GIVEN INFORMATION
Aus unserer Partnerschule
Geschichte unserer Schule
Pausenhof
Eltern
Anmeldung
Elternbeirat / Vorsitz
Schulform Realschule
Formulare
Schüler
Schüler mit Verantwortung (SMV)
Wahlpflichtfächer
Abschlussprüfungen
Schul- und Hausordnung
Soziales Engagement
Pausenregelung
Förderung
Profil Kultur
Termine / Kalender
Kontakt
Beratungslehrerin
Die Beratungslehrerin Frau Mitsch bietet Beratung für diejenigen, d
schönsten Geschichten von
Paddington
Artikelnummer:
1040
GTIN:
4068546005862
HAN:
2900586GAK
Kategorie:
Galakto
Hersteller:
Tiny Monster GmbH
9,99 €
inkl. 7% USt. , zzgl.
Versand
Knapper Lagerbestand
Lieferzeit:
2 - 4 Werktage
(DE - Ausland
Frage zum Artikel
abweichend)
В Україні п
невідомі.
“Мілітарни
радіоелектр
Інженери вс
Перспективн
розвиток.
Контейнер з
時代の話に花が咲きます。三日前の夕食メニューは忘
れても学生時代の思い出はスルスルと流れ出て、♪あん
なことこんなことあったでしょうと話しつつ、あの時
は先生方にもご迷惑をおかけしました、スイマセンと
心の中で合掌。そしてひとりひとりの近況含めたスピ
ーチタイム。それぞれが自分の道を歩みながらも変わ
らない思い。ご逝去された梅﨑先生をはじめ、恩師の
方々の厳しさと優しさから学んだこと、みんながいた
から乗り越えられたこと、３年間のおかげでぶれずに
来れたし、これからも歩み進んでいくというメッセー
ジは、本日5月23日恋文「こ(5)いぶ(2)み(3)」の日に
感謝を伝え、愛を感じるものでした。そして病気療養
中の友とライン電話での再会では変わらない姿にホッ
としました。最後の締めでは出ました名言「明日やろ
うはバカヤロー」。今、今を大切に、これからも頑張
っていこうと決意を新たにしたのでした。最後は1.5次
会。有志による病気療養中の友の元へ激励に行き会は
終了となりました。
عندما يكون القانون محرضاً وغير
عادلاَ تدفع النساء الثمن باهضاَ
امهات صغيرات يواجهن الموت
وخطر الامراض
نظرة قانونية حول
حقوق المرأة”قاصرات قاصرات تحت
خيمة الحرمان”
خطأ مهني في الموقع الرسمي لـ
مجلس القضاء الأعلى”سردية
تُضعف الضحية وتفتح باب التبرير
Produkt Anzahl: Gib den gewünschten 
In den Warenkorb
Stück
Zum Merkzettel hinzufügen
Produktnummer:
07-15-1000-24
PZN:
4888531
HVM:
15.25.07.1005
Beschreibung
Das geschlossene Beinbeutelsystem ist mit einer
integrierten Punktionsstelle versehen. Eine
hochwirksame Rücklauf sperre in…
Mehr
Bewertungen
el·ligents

* * *

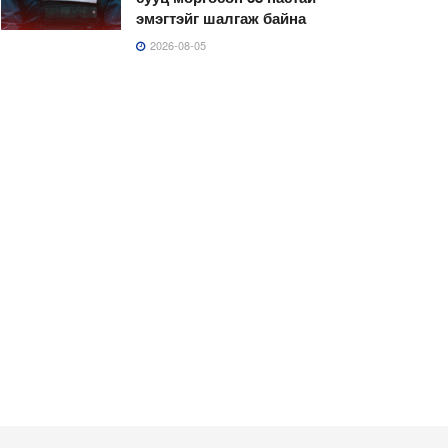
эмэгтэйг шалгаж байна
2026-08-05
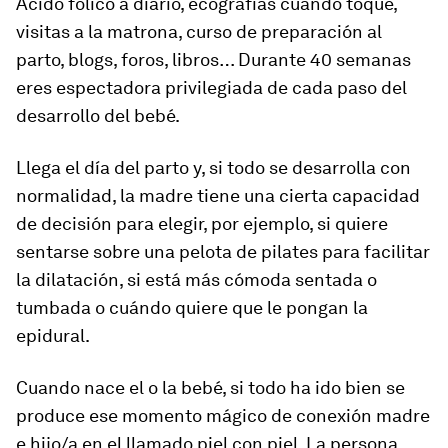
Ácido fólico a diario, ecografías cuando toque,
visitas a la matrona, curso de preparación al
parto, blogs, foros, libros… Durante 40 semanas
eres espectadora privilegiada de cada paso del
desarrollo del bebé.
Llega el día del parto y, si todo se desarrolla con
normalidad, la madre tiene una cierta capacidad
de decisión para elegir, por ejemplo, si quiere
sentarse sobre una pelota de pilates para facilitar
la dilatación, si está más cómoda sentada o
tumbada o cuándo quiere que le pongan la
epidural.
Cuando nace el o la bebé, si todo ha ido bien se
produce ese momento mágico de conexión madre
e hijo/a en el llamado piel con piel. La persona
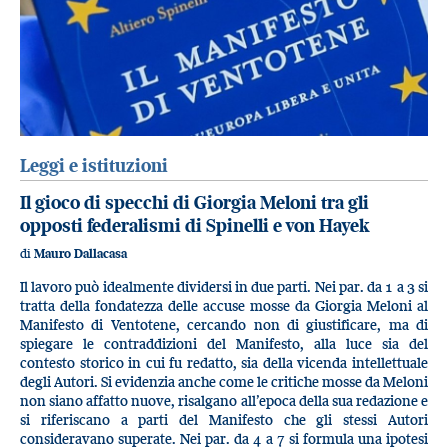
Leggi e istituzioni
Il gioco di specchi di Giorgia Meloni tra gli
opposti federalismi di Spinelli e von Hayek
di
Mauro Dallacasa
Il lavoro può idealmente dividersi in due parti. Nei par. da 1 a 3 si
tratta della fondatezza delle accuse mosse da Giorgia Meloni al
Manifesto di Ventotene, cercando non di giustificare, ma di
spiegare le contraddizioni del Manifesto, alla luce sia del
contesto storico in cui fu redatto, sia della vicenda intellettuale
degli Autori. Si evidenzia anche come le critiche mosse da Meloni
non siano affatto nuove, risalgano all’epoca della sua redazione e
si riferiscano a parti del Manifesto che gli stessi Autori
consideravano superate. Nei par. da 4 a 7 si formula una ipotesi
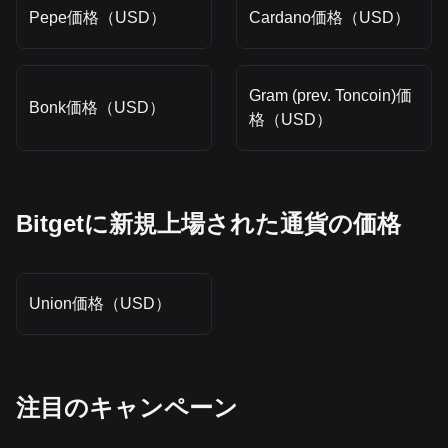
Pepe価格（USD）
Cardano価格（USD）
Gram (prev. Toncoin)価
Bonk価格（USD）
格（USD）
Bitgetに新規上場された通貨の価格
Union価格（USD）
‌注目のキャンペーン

TASK STATEMENT
Search the entries above for the string "Giorgia". Copy each line in which it appears.

RESPONSE BOX
Il gioco di specchi di Giorgia Meloni tra gli
tratta della fondatezza delle accuse mosse da Giorgia Meloni al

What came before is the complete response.